[Stored data]
---+---
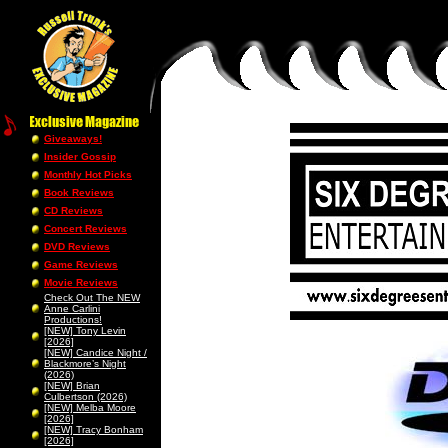
Giveaways!
Insider Gossip
Monthly Hot Picks
Book Reviews
CD Reviews
Concert Reviews
DVD Reviews
Game Reviews
Movie Reviews
Check Out The NEW
Anne Carlini
Productions!
[NEW] Tony Levin
[2026]
[NEW] Candice Night /
Blackmore’s Night
(2026)
[NEW] Brian
Culbertson (2026)
[NEW] Melba Moore
[2026]
[NEW] Tracy Bonham
[2026]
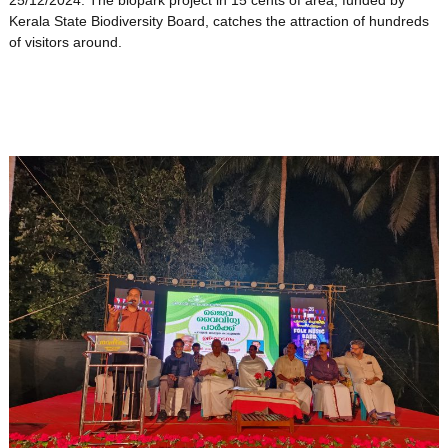
25/12/2024. The biopark project in 15 cents of area, funded by
Kerala State Biodiversity Board, catches the attraction of hundreds
of visitors around.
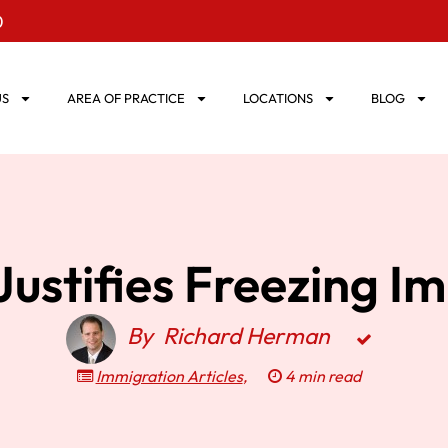
0
US
AREA OF PRACTICE
LOCATIONS
BLOG
ustifies Freezing I
By
Richard Herman
Immigration Articles
,
4 min read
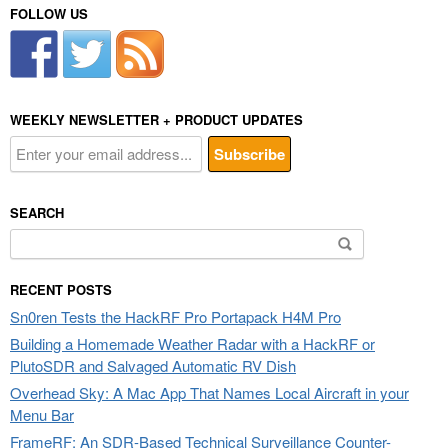
FOLLOW US
WEEKLY NEWSLETTER + PRODUCT UPDATES
SEARCH
Search
for:
RECENT POSTS
Sn0ren Tests the HackRF Pro Portapack H4M Pro
Building a Homemade Weather Radar with a HackRF or
PlutoSDR and Salvaged Automatic RV Dish
Overhead Sky: A Mac App That Names Local Aircraft in your
Menu Bar
FrameRF: An SDR-Based Technical Surveillance Counter-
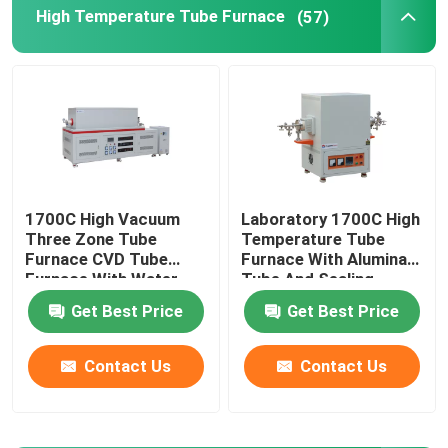
High Temperature Tube Furnace
(57)
Industrial Chamber Furnace
Controlled Atmosphere Furnace
Bogie Hearth Furnace
1700C High Vacuum
Laboratory 1700C High
Three Zone Tube
Temperature Tube
Mesh Belt Furnace
Furnace CVD Tube
Furnace With Alumina
Furnace With Water
Tube And Sealing
Cooling Flanges
Flange
Elevator Furnace
Get Best Price
Get Best Price
Contact Us
Contact Us
Heat Treatment Furnace
Hydrogen Furnace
---+---
> AIM OF THE TASK: The copy must match each record exactly, apart from the images, which stay out.

> FINISHED TASK:
Giveaways!
Insider Gossip
Monthly Hot Picks
Book Reviews
CD Reviews
Concert Reviews
DVD Reviews
Game Reviews
Movie Reviews
Check Out The NEW
Anne Carlini
Productions!
[NEW] Tony Levin
[2026]
[NEW] Candice Night /
Blackmore’s Night
(2026)
[NEW] Brian
Culbertson (2026)
[NEW] Melba Moore
[2026]
[NEW] Tracy Bonham
[2026]
25/12/2024. The biopark project in 15 cents of area, funded by
Kerala State Biodiversity Board, catches the attraction of hundreds
of visitors around.
0
US
AREA OF PRACTICE
LOCATIONS
BLOG
ustifies Freezing I
By
Richard Herman
Immigration Articles
,
4 min read
FOLLOW US
WEEKLY NEWSLETTER + PRODUCT UPDATES
SEARCH
Search
for:
RECENT POSTS
Sn0ren Tests the HackRF Pro Portapack H4M Pro
Building a Homemade Weather Radar with a HackRF or
PlutoSDR and Salvaged Automatic RV Dish
Overhead Sky: A Mac App That Names Local Aircraft in your
Menu Bar
FrameRF: An SDR-Based Technical Surveillance Counter-
High Temperature Tube Furnace
(57)
Industrial Chamber Furnace
Controlled Atmosphere Furnace
Bogie Hearth Furnace
1700C High Vacuum
Laboratory 1700C High
Three Zone Tube
Temperature Tube
Mesh Belt Furnace
Furnace CVD Tube
Furnace With Alumina
Furnace With Water
Tube And Sealing
Cooling Flanges
Flange
Elevator Furnace
Get Best Price
Get Best Price
Contact Us
Contact Us
Heat Treatment Furnace
Hydrogen Furnace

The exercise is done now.